Un dimanche dont la beauté a rongé lentement mon mal-être stupide, un dimanche où ne suis pas sortie, un dimanche où j'ai accompli juste les petites taches pour qu'il ne soit pas nul, un dimanche où je regardais mon ordinateur ramer avec l'idée de sa mort future sans trop m'en émouvoir mais avec agacement, un dimanche avec moments de lecture appliquée, un dimanche beau et calme et la reprise du prologue à l'atelier d'été de François Bon (… Et on ajoute, immédiatement, une contrainte : ce roman, seul et unique, que vous avez choisi, vous n’en direz ni le titre, ni l’auteur....)
Une retrouvaille
Je pensais l’avoir jeté, il vivait quelque part dans des souvenirs, dans mon regard, et si son nom me revisitait je n’aurais su dire ce qui relevait de mes anciennes lectures ou ce qui revenait à mon penchant naturel pour ce qu’il évoquait… l’ai retrouvé, toujours loque, couverture souple réunie comme pouvait à la première page par des bouts de scotch jaunis et renforcée/doublée d’un papier de Noël naïf, feuilles presque grumeleuses de vieillesse, brunies, comme épaissies qui m’ont fait hésiter, moi qui suis pourtant si peu susceptible de la chose, à mettre des gants pour en tourner les pages mais pour la raison inverse de celle des bibliothécaires auxquels sont confiés des trésors (ce que d’ailleurs n’ai pas fait, retrouvant rapidement le plaisir de le feuilleter tel qu’il était).. il était donc toujours là, le second, celui de la vraie lecture il y a une cinquantaine d’années ou un peu plus dont je ne saurais dire comment il est venu à moi, sauf un petit sentiment d’illégitimité qui m’en a fait censurer le souvenir, quelque chose comme une découverte dans un dépotoir, dans une benne, dans un écart quelconque qui a éveillé ma curiosité et me l’a fait emporter, larcin sans importance, mue par le désir de savoir ce qui se cachait derrière le récit quasi légendaire de l’édition pour la jeunesse de ma prime adolescence.

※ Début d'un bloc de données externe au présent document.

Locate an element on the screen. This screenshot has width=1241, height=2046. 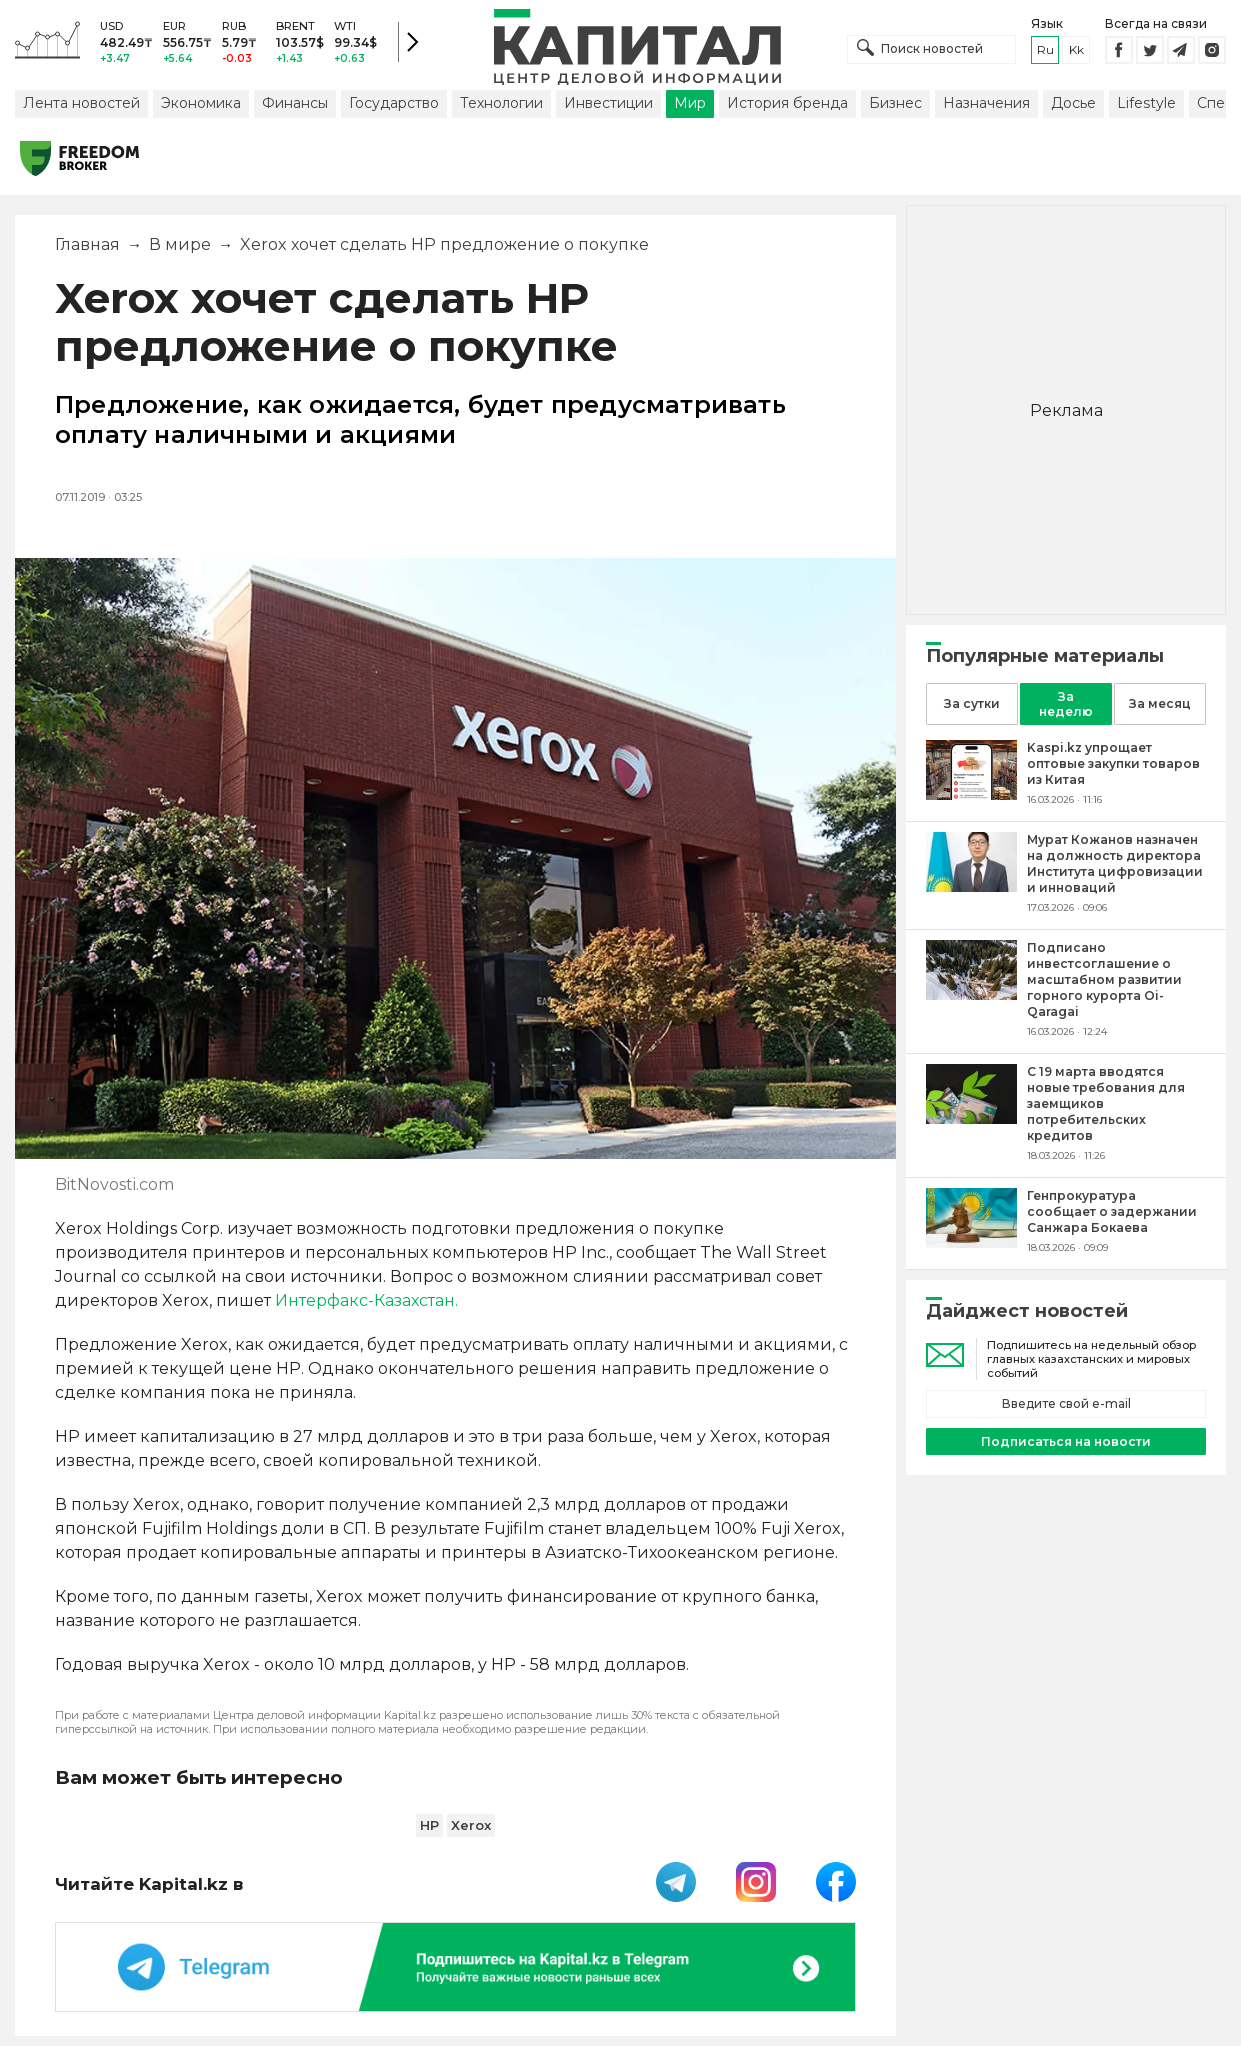
Интерфакс-Казахстан. is located at coordinates (366, 1300).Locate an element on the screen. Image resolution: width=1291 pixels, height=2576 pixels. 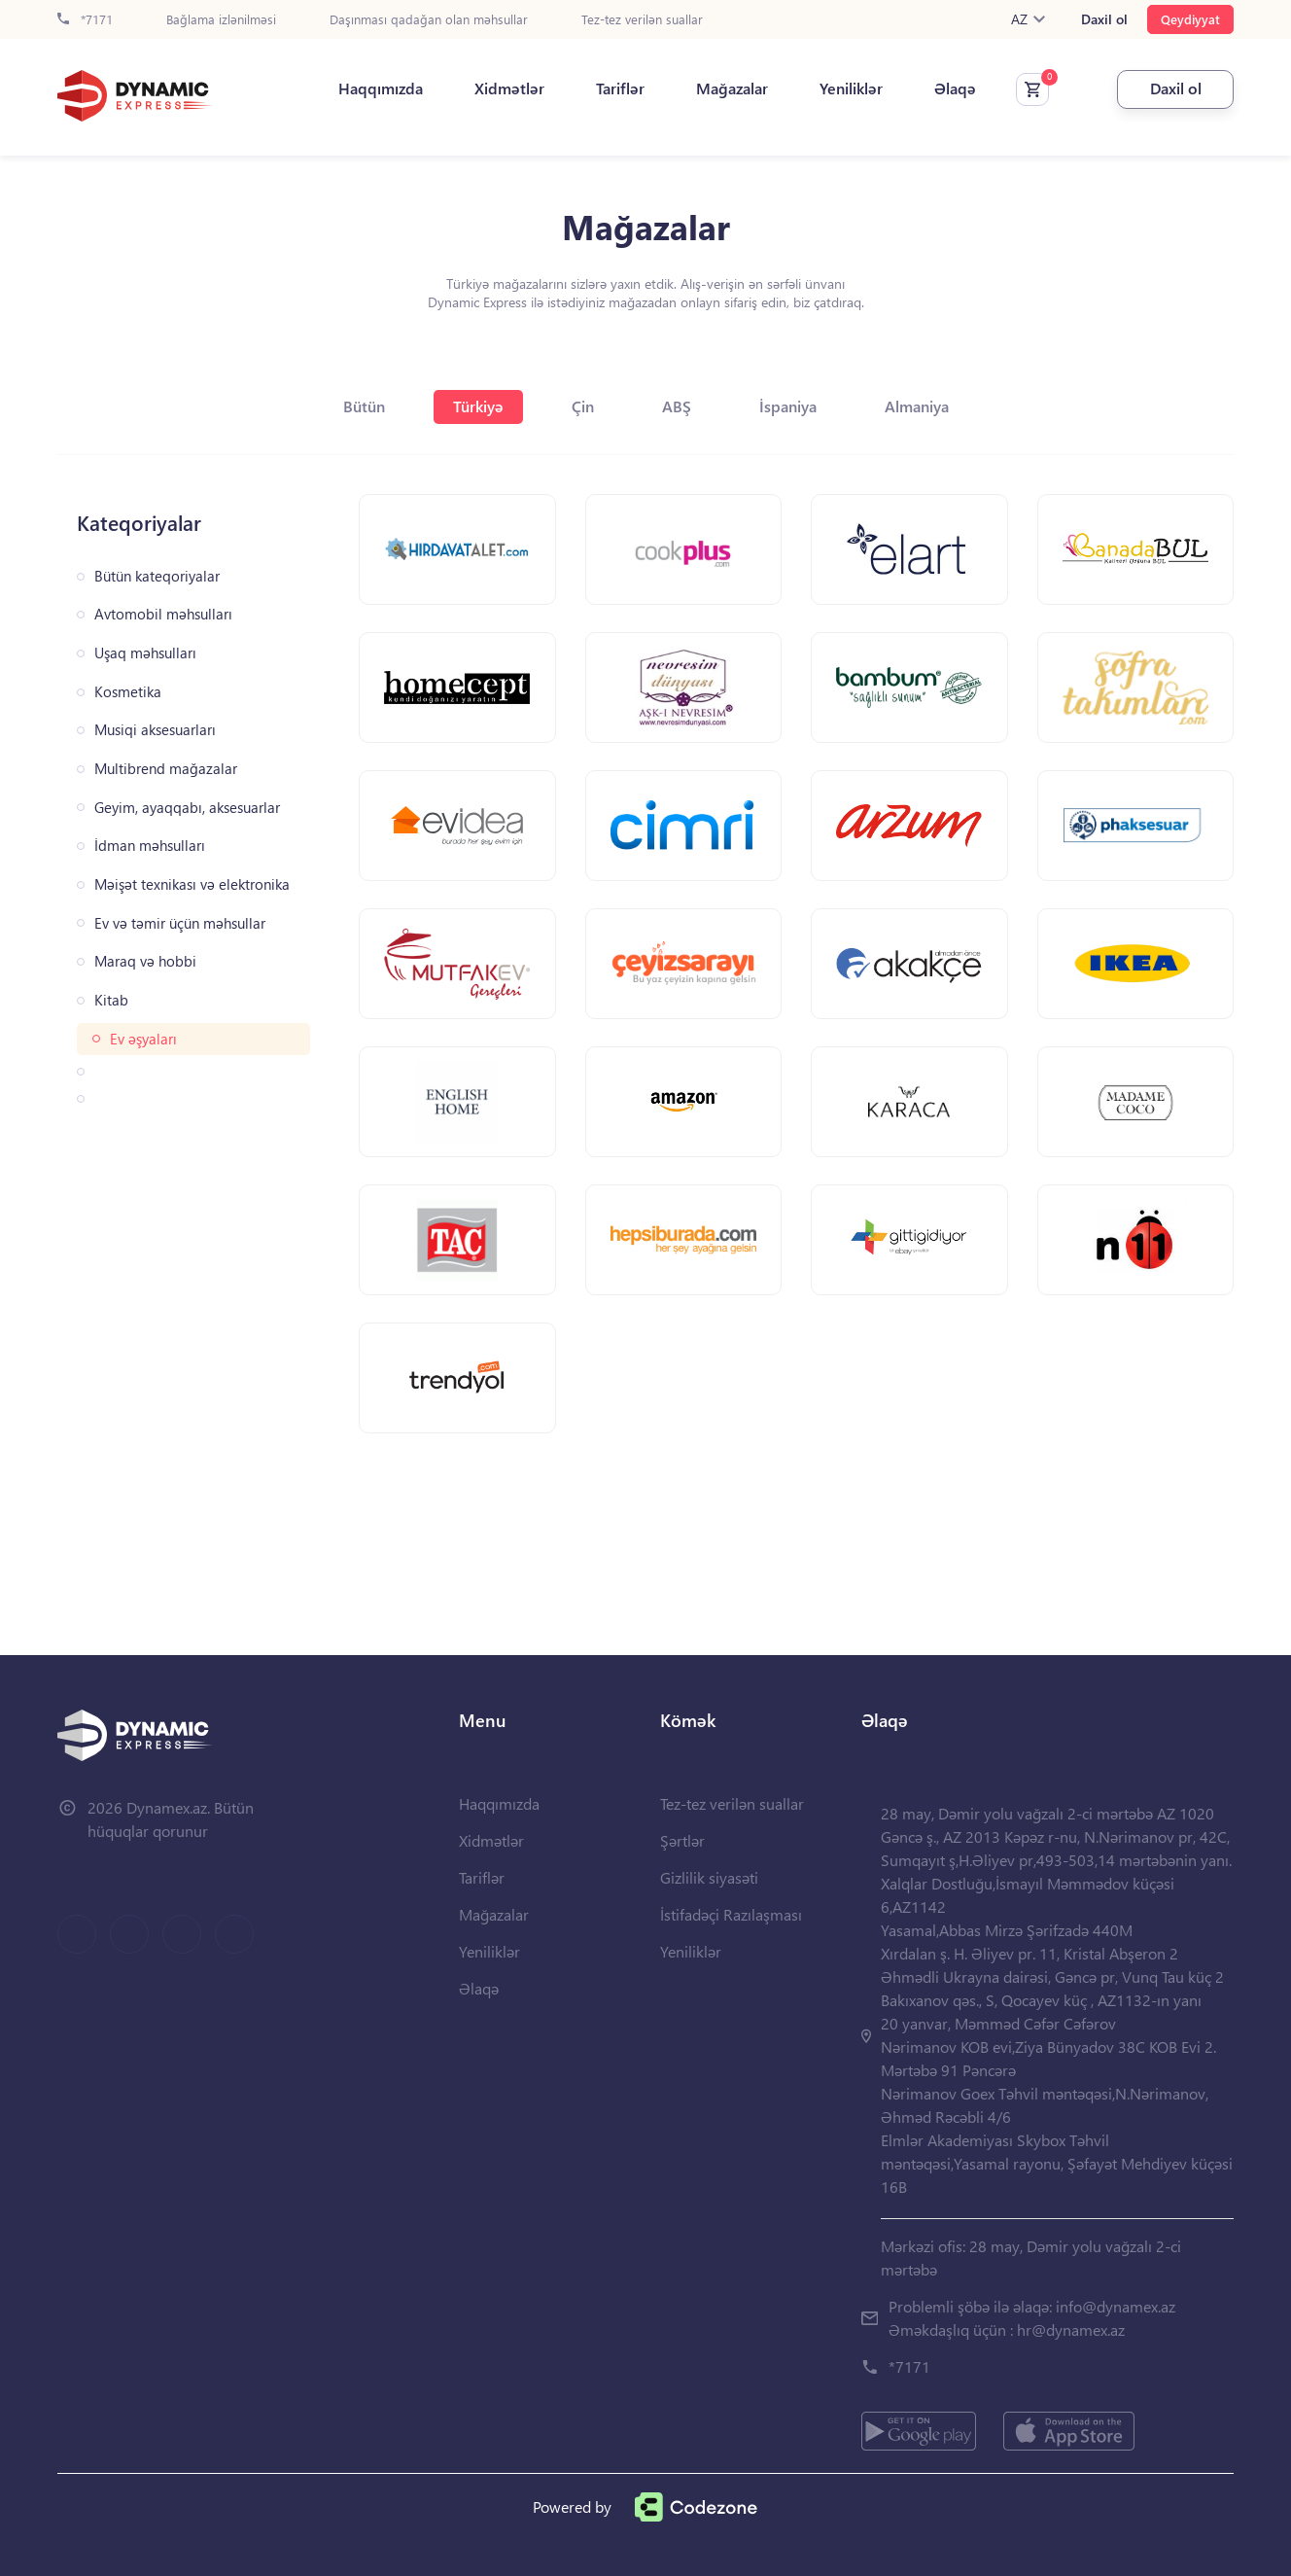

Mais ce qui lui donne ce semblant ou cette réalité d’importance pour moi, même relu très rarement (viens de parcourir à nouveau sa masse, m’attardant plus ou moins dans mon parcours rapide comme volé au temps), ce n’est pas cette légende qui fait de son titre presque un thème, une banalité, c’est justement cette seconde et vraie lecture, en un temps où l’idée de roman, du moins postérieure aux grands romans effleurés à l’école puis dévorés, me faisait bailler honteusement ce qui m’a tenue à l’écart d’une bonne partie de la littérature du second vingtième siècle, sauf deux noms : Sarraute et Simon (faut dire que j’avais eu de la chance en tombant sur eux) cette lecture à œil neuf et le plaisir de découvrir que ce n’était pas un roman, ou alors hautement impur (comme finalement ce qu’avaient écrit les deux noms précités… et sans doute plusieurs de leurs contemporains et j’ai commencer à aller y voir).
Impur, pas tant par la série de citations qui lui sert d’introduction, que par l’entrelacement du récit, avec ce mélange d’humour, de lyrisme, de prosaïsme, de religiosité et de paganisme affiché, de ce récit donc auquel se réduisent souvent les évocations qui en sont faites, tellement qu’il est devenu un archétype, l’un de ces livres dont on reparle encore même passé de mode et sans l’avoir lu, et des chapitres documentaires, même si leur côté quasi scolaire revendiqué est contaminé par les légendes et l’humour qui flotte sur l’ensemble, leçons sur la matérialité de l’aventure et sur la sociologie de ceux qui la vivent.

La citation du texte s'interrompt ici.